The story of Johnse Hatfield and Roseanna McCoy has been romanticized for years, and it is indeed a tragic love story akin to something Shakespeare might have devised. However, the story as it is usually told is far from the truth, and since the miniseries Hatfields & McCoys is currently being aired on The History Channel and seems to be repeating those stories, now is as good a time as any to clear it up for those interested in the feud.
The story as it is usually told is that Johnse and Roseanna fell in love at first sight, and were kept apart by their families.
Bear in mind, I am descended from Devil Anse Hatfield. I therefore heard various feud stories directly from elderly Hatfields many times while growing up, but the story of Johnse and Roseanna was never even once relayed to me as a love story. This is not because they were painting Johnse in a better light, either – far from it, in fact.
I absolutely believe the story I have always been told, especially since it does not reflect at all well on Johnse. As far as I am aware, the truth about the relationship between Johnse and Roseanna has never before been spoken outside the Hatfield family.

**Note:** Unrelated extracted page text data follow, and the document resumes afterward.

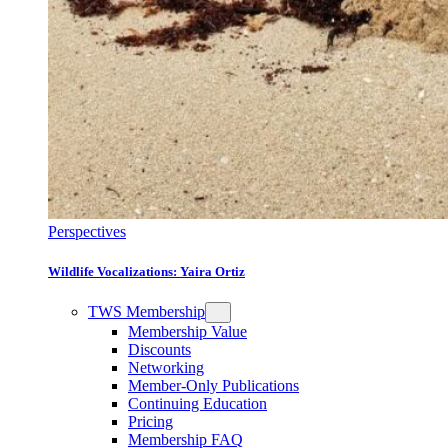
Perspectives
Wildlife Vocalizations: Yaira Ortiz
TWS Membership
Membership Value
Discounts
Networking
Member-Only Publications
Continuing Education
Pricing
Membership FAQ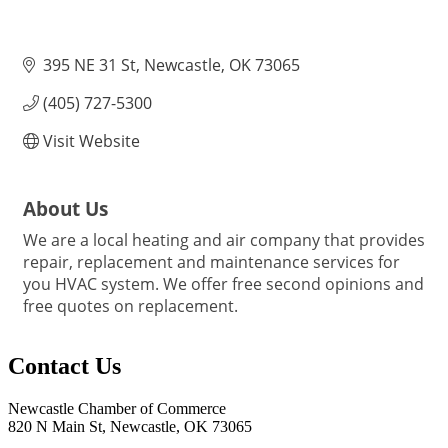
395 NE 31 St
Newcastle
OK
73065
(405) 727-5300
Visit Website
About Us
We are a local heating and air company that provides
repair, replacement and maintenance services for
you HVAC system. We offer free second opinions and
free quotes on replacement.
Contact Us
Newcastle Chamber of Commerce
820 N Main St, Newcastle, OK 73065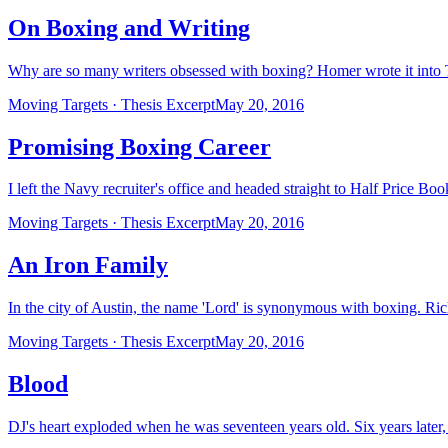
On Boxing and Writing
Why are so many writers obsessed with boxing? Homer wrote it into 
Moving Targets · Thesis Excerpt
May 20, 2016
Promising Boxing Career
I left the Navy recruiter's office and headed straight to Half Price B
Moving Targets · Thesis Excerpt
May 20, 2016
An Iron Family
In the city of Austin, the name 'Lord' is synonymous with boxing. Ri
Moving Targets · Thesis Excerpt
May 20, 2016
Blood
DJ's heart exploded when he was seventeen years old. Six years later, h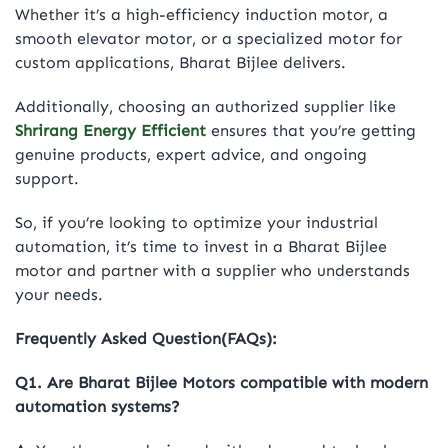
Whether it’s a high-efficiency induction motor, a
smooth elevator motor, or a specialized motor for
custom applications, Bharat Bijlee delivers.
Additionally, choosing an authorized supplier like
Shrirang Energy Efficient
ensures that you’re getting
genuine products, expert advice, and ongoing
support.
So, if you’re looking to optimize your industrial
automation, it’s time to invest in a Bharat Bijlee
motor and partner with a supplier who understands
your needs.
Frequently Asked Question(FAQs):
Q1. Are Bharat Bijlee Motors compatible with modern
automation systems?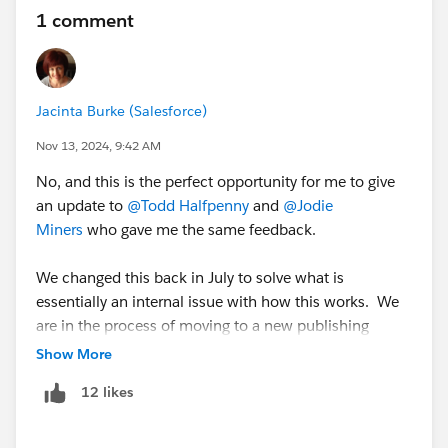
1 comment
Jacinta Burke (Salesforce)
Nov 13, 2024, 9:42 AM
No, and this is the perfect opportunity for me to give
an update to
@Todd Halfpenny
and
@Jodie
Miners
who gave me the same feedback.
We changed this back in July to solve what is
essentially an internal issue with how this works. We
are in the process of moving to a new publishing
toolchain which will give us a lot more flexibility.
Show More
Once we've completed that move, this is one of the
12 likes
first things on my backlog to change. This is a huge
undertaking so the not so good news is that I probably
won't get to do this until Q1/Q2 next year so please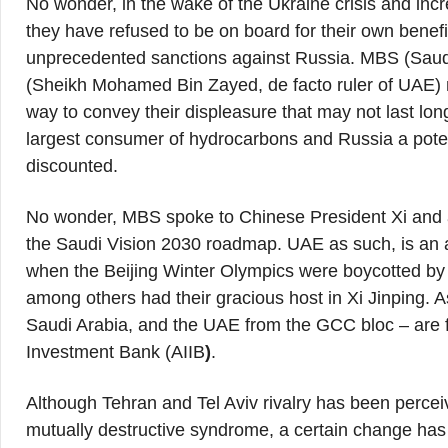
No wonder, in the wake of the Ukraine crisis and inc
they have refused to be on board for their own benefi
unprecedented sanctions against Russia. MBS (S
(Sheikh Mohamed Bin Zayed, de facto ruler of UAE) n
way to convey their displeasure that may not last long
largest consumer of hydrocarbons and Russia a poten
discounted.
No wonder, MBS spoke to Chinese President Xi and agr
the Saudi Vision 2030 roadmap. UAE as such, is an 
when the Beijing Winter Olympics were boycotted by 
among others had their gracious host in Xi Jinping. 
Saudi Arabia, and the UAE from the GCC bloc – are 
Investment Bank (AIIB
)
.
Although Tehran and Tel Aviv rivalry has been perceiv
mutually destructive syndrome, a certain change ha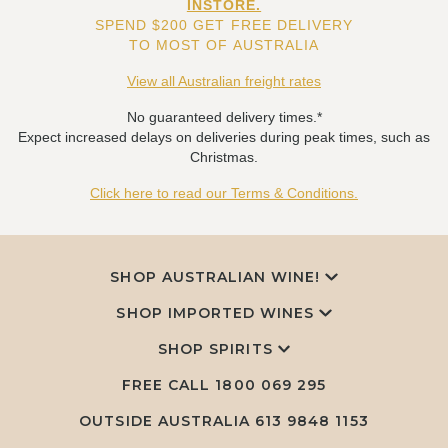
INSTORE.
SPEND $200 GET FREE DELIVERY
TO MOST OF AUSTRALIA
View all Australian freight rates
No guaranteed delivery times.*
Expect increased delays on deliveries during peak times, such as
Christmas.
Click here to read our Terms & Conditions.
SHOP AUSTRALIAN WINE!
SHOP IMPORTED WINES
SHOP SPIRITS
FREE CALL
1800 069 295
OUTSIDE AUSTRALIA 613 9848 1153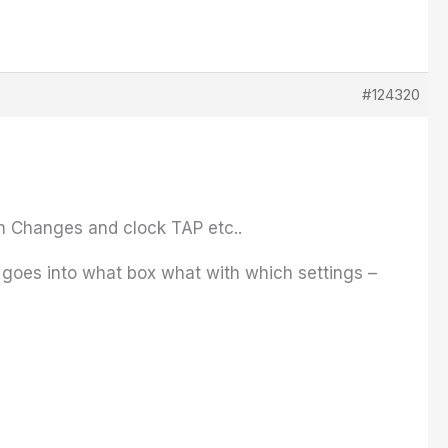
#124320
am Changes and clock TAP etc..
 goes into what box what with which settings –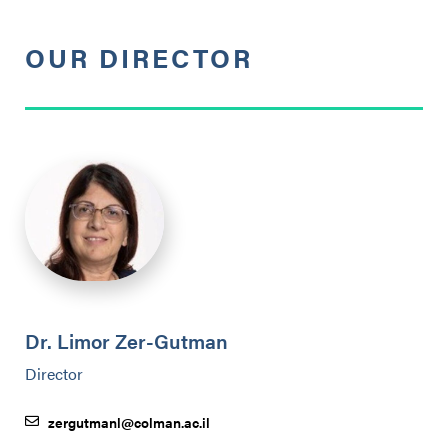
OUR DIRECTOR
Dr. Limor Zer-Gutman
Director
zergutmanl@colman.ac.il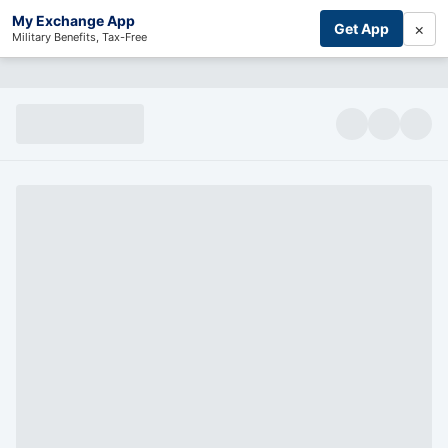
My Exchange App
×
Get App
Military Benefits, Tax-Free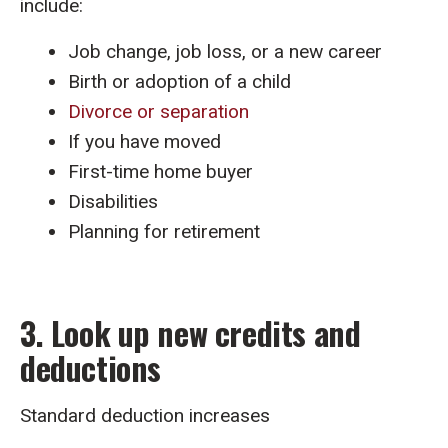
include:
Job change, job loss, or a new career
Birth or adoption of a child
Divorce or separation
If you have moved
First-time home buyer
Disabilities
Planning for retirement
3. Look up new credits and
deductions
Standard deduction increases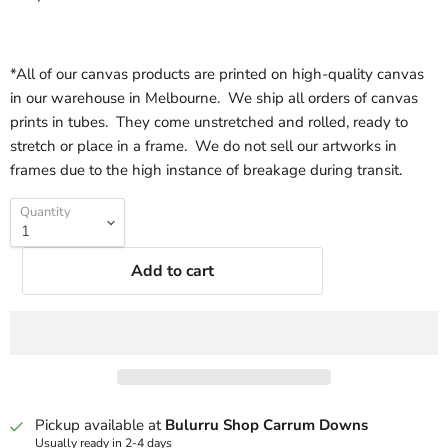
*All of our canvas products are printed on high-quality canvas
in our warehouse in Melbourne. We ship all orders of canvas
prints in tubes. They come unstretched and rolled, ready to
stretch or place in a frame. We do not sell our artworks in
frames due to the high instance of breakage during transit.
Quantity
Add to cart
Pickup available at
Bulurru Shop Carrum Downs
Usually ready in 2-4 days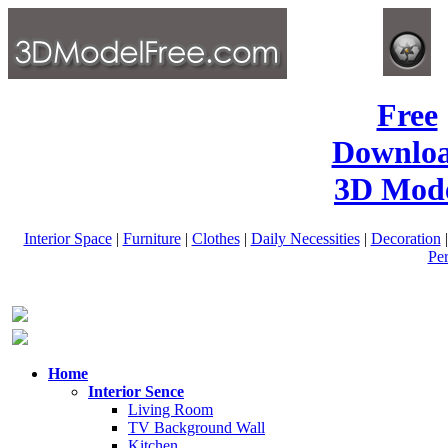
Free
Downlo
3D Mode
Interior Space
|
Furniture
|
Clothes
|
Daily Necessities
|
Decoration
Pe
Home
Interior Sence
Living Room
TV Background Wall
Kitchen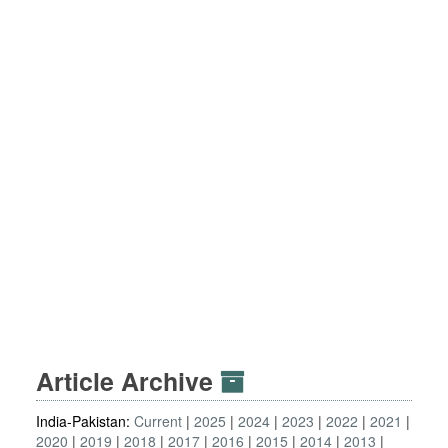
Article Archive
India-Pakistan:
Current
2025
2024
2023
2022
2021
2020
2019
2018
2017
2016
2015
2014
2013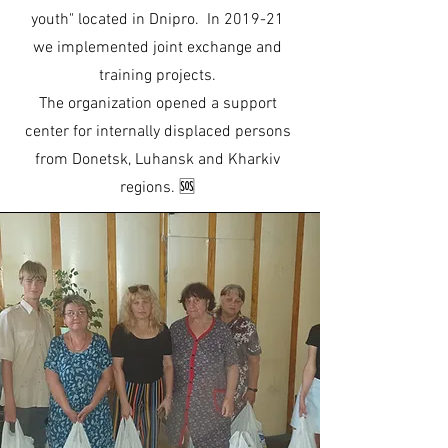
youth" located in Dnipro. In 2019-21
we implemented joint exchange and
training projects.
The organization opened a support
center for internally displaced persons
from Donetsk, Luhansk and Kharkiv
regions. 🆘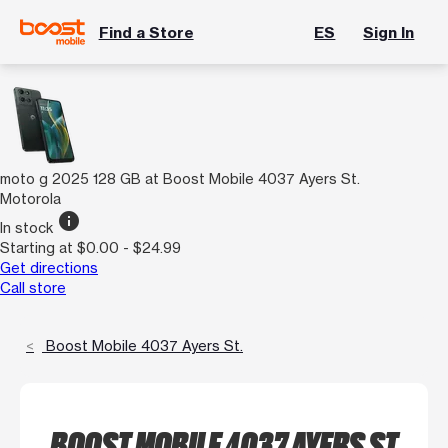
Find a Store
ES
Sign In
moto g 2025 128 GB at Boost Mobile 4037 Ayers St.
Motorola
info
In stock
Starting at $0.00 - $24.99
Get directions
Call store
Boost Mobile 4037 Ayers St.
BOOST MOBILE 4037 AYERS ST.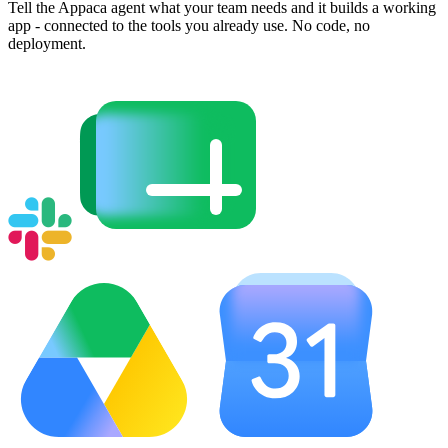
Tell the Appaca agent what your team needs and it builds a working
app - connected to the tools you already use. No code, no
deployment.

So what follows is the true story of Johnse Hatfield and Roseanna McCoy, as it was told to me many times over many years, by several different elderly family members. If you prefer to believe the oft-repeated love story between Johnse Hatfield and Roseanna McCoy, however, you probably want to stop reading now.
Johnse was what my family calls “a lover, not a fighter” – in other words, he was more interested in the pursuit of girls, than in anything else. He was a huge flirt who had lots of girlfriends, and was not above lying to a girl so he could have his way with her.
Roseanna was a very good girl who had lived an extremely sheltered life, and who desperately yearned for love and affection. She was thus very easily coerced into a sexual relationship through declarations of love, and promises of marriage, by the far more worldly Johnse. When he told her that he loved her and swore he was going to marry her, though they barely knew one another, she never doubted him.
Johnse, on the other hand, was still seeing other girls the entire time he was seeing Roseanna. The truth of the matter is that Johnse did not love Roseanna, and certainly had no intention of marrying her. That had all just been a lie to get her to have sex with him. However, he continued his lies, and even expanded upon them, just so he could continue his sexual relationship with her.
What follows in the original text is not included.